Federal Work-Study at University of Nebraska
If you would like to work while attending the University of Nebraska, the Federal Work-Study Program (FWS) is the perfect opportunity. Through this program, the University of Nebraska offers part-time jobs to students during the academic year who have demonstrated exceptional financial need.
Work-study jobs at the University of Nebraska are available both on-campus and off-campus with nonprofit agencies. FWS jobs are limited to between 10 and 20 hours per week, with paychecks being sent out every two weeks. Wages are typically set at the minimum wage.
When you take on an FWS job, you are awarded a set amount of money, and your earnings are not to exceed that limit. For more information about the FWS program at the University of Nebraska, click here.
Student Loans for University of Nebraska Students
The final option to help pay for college is through the use of student loans. Unlike scholarships and grants, student loans have to be paid back, though depending on your loan’s terms, you may not have to until after you’ve graduated. You’ll find several loan options available from both the federal government and private lenders.
Federal Student Loans
Federal student loans are often seen as your best option. For information about federal student loans available to University of Nebraska students, see below:
Federal Direct Loans
The Federal Direct Loan Program was set up to offer students a way to borrow money straight from the U.S. Department of Education (DoE). These loans are available to all students attending the University of Nebraska at least half-time.
Federal Direct Loans are available in three forms — subsidized, unsubsidized, and PLUS:
- Federal Direct Subsidized Loans
Federal Direct Subsidized Loans do not require you to pay interest while you are still enrolled at least half-time in school. Interest rates and fees vary from year to year, and repayment doesn’t begin until you either graduate, leave school, or drop below the minimum half-time enrollment requirement.
- Federal Direct Unsubsidized Loan
Federal Direct Unsubsidized Loans have similar terms to subsidized loans, with the key difference being that you are required to pay interest that accrues from the first day of loan disbursal. Information on interest rates and fees may be found here. Repayment for Federal Direct Unsubsidized Loans begins upon graduation, leaving school, or dropping below half-time enrollment.
- Federal Direct PLUS Loans
Federal Direct PLUS Loans are available to the parents of eligible undergraduate students, allowing them to borrow up to the full cost of attendance at the University of Nebraska. Students must be enrolled at least half-time to be eligible to receive PLUS loan funds. Interest begins to accrue immediately, and there is no grace period on repayment.
For more information on PLUS loan interest rates and fees, see here.
Private Student Loans
If, after applying for the above options, you still haven’t managed to cover the full cost of attendance at the University of Nebraska, private student loans are available to help.

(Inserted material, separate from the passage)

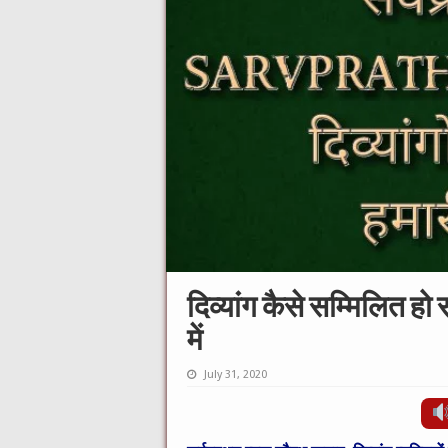
दिव्यांग कैसे सम्मिलित हो 
में
July 31, 2020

Interest rates, fees, and terms are often less favorable than what you’ll find with federal student loans, so make sure you’ve thoroughly reviewed all the above options before considering private loans.
The University of Nebraska provides a comprehensive list of private student loan providers (found here) who have administered at least five completed loans to its students in the past three years.
Some important things to consider before taking out a private student loan include:
- How much do you think you’ll be making at your job following graduation?
- What other loans have you already taken on?
- What kind of lifestyle do you want post-graduation?
Consider these points carefully before taking on the obligation of a private student loan, as you’ll likely be paying for it for years to come.